License is a big thing. In most cases you want to put your own IPs in the same ASIC, and many companies are afraid of putting GPL code together with their own stuff. The leon and opensparc are available as GPL and as a commercial license that cost quite a bit, while the OpenRISC is LGPL only, which makes it more suitable for commercial interests in this case.

Comment Re:OpenRISC on FPGA? (Score 1) 165

I'm very interested in that area, but haven't had time to look at it in details. One way to move forward could be to profile drivers and see if there are any heavy number-crunching parts that could benefit from being moved to hardware. In the short run this would require patched drivers to interface the hardware, but in the long run I would like to see completely new interfaces, just as OpenGL defined a HW/SW interface for something that was traditionally done in software

Comment Re:Where can I get one? (Score 1) 165

Some of the OpenRISC founders started Beyond semiconductors. They have made ASICs of designs based on the OpenRISC. As it is closed-source, I don't know how far from the original OpenRISC they have deviated. Flextronics have also made OpenRISC ASICs about ten years ago. There are many more, but most are under NDAs.
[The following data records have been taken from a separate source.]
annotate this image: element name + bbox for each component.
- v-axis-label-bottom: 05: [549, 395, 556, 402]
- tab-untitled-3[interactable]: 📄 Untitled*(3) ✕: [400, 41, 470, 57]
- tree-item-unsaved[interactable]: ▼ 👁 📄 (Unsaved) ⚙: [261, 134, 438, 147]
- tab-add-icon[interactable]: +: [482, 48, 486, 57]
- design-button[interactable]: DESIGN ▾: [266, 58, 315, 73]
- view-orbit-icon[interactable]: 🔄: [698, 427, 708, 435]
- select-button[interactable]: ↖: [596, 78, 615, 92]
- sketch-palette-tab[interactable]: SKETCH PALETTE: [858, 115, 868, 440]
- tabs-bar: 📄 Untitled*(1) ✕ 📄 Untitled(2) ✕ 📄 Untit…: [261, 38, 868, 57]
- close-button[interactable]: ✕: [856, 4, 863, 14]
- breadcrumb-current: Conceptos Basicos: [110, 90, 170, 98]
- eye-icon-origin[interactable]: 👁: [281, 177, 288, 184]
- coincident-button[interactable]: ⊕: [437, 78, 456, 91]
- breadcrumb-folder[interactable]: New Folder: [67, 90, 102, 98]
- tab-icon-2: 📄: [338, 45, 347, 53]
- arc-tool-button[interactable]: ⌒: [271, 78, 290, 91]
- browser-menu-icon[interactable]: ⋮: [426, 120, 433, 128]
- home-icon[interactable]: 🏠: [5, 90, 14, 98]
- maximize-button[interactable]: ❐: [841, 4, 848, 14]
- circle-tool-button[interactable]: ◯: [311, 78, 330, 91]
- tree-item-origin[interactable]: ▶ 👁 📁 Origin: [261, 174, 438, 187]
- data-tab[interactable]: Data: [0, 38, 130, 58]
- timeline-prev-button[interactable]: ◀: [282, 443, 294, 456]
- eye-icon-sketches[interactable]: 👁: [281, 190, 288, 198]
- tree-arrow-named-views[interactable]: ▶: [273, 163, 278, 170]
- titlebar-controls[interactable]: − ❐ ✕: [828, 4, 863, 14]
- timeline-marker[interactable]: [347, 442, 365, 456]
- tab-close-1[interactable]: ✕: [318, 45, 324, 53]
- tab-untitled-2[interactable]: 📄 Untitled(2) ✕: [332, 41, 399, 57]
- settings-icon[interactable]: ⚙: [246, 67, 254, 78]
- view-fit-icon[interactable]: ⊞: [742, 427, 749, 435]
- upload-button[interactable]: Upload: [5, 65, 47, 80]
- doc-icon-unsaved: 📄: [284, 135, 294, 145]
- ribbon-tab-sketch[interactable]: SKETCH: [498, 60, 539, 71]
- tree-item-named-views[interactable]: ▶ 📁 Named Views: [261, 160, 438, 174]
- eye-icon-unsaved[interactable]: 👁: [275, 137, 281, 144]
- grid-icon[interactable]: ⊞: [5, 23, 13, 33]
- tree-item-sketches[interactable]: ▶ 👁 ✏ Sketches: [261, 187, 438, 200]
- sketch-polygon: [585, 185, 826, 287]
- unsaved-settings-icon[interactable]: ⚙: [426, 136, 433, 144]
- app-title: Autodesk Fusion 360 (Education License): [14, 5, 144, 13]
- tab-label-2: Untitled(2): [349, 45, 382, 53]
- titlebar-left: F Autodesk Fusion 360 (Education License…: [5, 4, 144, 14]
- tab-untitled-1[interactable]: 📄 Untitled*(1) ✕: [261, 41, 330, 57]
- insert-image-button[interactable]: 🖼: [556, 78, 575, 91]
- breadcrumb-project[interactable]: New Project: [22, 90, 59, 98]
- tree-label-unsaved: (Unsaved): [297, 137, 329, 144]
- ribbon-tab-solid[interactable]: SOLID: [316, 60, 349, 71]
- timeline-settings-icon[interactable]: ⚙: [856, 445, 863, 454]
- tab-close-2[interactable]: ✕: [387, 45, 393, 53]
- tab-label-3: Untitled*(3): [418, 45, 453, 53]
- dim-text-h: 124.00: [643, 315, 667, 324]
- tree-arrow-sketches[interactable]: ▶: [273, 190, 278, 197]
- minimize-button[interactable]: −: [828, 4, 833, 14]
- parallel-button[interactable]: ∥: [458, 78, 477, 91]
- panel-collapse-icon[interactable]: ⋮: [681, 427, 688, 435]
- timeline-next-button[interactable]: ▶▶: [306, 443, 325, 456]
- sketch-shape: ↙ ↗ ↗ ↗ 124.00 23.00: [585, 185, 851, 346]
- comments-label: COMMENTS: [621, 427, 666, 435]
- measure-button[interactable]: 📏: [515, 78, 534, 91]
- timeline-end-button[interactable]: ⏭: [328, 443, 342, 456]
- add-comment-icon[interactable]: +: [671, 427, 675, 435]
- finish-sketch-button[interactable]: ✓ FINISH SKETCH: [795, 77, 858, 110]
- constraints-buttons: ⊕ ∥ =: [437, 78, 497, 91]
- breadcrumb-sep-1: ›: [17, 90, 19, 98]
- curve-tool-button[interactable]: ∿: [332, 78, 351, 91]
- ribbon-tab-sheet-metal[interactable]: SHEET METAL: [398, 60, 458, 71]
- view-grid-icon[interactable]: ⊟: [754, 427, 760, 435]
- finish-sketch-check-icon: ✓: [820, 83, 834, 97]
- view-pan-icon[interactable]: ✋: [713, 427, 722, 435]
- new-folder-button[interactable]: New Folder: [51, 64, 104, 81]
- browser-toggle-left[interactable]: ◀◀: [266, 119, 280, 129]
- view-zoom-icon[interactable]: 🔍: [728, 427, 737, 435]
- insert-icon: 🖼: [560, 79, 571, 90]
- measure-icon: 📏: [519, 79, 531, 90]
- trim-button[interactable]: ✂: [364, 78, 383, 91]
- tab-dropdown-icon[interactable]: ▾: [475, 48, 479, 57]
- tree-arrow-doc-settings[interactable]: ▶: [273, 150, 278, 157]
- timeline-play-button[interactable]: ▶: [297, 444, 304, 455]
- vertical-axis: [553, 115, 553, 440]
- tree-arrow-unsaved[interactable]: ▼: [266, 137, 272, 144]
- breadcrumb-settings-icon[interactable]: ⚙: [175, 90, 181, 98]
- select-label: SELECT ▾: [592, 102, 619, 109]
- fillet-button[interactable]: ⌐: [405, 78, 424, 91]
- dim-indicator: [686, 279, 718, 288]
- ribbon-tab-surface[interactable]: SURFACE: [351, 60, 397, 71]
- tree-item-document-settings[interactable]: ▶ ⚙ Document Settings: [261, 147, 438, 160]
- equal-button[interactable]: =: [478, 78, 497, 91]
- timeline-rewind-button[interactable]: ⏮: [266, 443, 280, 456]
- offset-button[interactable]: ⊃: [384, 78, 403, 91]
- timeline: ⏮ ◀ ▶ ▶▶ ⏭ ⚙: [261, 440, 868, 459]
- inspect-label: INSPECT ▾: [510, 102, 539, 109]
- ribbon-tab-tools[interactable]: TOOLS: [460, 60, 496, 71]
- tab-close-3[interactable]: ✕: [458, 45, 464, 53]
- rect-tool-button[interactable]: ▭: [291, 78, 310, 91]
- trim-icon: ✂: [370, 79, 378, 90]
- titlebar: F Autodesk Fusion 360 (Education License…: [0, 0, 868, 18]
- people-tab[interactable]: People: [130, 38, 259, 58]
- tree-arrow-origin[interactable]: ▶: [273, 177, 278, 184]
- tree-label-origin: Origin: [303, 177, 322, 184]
Comment Re:OpenRISC on FPGA? (Score 1) 165

Yes, there are several ports for different development boards with FPGAs from Actel, Altera or Xilinx.. Here's a list of some boards that are supported by ORPSoC (The OpenRISC Reference System On Chip) http://opencores.org/or1k/FPGA_Development_Boards Most of them contain UART, Ethernet, GPIO, SPI and in some cases HDMI, USB and Flash.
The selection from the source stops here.